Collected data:
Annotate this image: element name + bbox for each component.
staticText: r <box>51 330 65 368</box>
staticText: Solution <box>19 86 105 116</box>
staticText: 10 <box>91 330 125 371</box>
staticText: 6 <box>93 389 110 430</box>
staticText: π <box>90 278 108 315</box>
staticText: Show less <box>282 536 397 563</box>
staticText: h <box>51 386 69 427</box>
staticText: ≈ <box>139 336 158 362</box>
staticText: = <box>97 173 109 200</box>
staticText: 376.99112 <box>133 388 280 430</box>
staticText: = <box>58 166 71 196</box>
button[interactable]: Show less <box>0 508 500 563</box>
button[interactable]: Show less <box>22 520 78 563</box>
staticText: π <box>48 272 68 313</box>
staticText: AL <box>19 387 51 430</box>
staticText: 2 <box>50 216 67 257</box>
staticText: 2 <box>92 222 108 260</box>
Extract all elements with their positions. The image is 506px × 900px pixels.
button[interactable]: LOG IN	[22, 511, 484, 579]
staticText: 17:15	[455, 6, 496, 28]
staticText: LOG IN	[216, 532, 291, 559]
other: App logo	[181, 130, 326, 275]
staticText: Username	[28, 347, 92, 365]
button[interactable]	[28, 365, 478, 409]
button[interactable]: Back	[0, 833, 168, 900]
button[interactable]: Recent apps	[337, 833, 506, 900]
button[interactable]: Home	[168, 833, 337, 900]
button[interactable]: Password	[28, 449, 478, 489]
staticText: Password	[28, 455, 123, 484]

** Your task **
From the entries above, copy every line that holds the word "image".

** Answer area **
Annotate this image: element name + bbox for each component.
Extract all elements with their positions. The image is 506px × 900px pixels.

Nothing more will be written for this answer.